**** MATERIAL FOR THIS EXERCISE
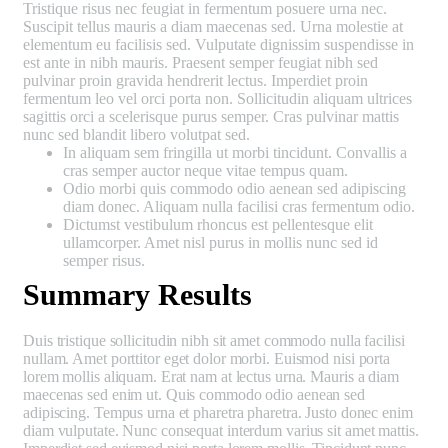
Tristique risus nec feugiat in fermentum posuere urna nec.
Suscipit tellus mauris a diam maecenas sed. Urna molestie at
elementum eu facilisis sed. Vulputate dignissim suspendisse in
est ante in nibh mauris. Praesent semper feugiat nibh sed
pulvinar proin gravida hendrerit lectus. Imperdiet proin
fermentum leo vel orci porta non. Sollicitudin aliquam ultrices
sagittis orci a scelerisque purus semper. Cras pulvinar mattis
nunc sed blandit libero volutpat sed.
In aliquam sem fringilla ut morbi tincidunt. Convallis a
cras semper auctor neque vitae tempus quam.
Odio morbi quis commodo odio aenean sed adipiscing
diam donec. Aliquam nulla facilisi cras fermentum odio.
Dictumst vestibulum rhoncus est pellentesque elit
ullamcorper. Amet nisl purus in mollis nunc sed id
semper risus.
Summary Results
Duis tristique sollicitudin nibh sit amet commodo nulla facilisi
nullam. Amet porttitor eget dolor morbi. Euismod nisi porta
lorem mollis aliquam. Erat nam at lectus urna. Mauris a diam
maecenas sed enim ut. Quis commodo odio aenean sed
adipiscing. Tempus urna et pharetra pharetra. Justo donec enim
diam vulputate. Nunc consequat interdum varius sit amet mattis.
********
▸ YOUR INSTRUCTIONS:
Only a number belongs in the answer: state how many lines of the entries above hold "diam".

▸ EXERCISE SOLUTION:
4